* _THE TASK_
Your task is to copy the stretch of lines in the records below that begins with the line containing "Le schede didattiche" and ends with the line containing "Campo di ricerca per le pagine del sito", exactly as written, with nothing added.

+++ DATA LISTING +++

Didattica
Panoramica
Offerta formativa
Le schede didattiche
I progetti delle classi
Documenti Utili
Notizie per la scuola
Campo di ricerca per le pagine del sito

+++
+++ DATA LISTING +++

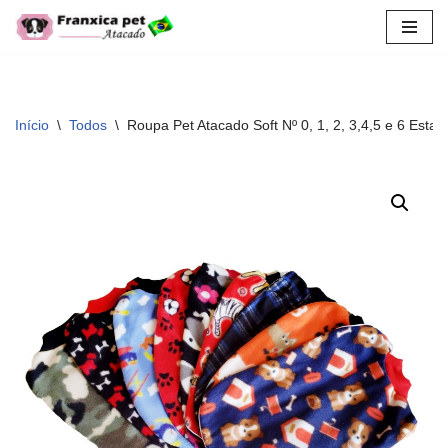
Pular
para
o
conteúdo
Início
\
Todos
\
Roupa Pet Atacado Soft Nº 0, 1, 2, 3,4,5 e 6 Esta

+++

* _WRITTEN ANSWER_
Le schede didattiche
I progetti delle classi
Documenti Utili
Notizie per la scuola
Campo di ricerca per le pagine del sito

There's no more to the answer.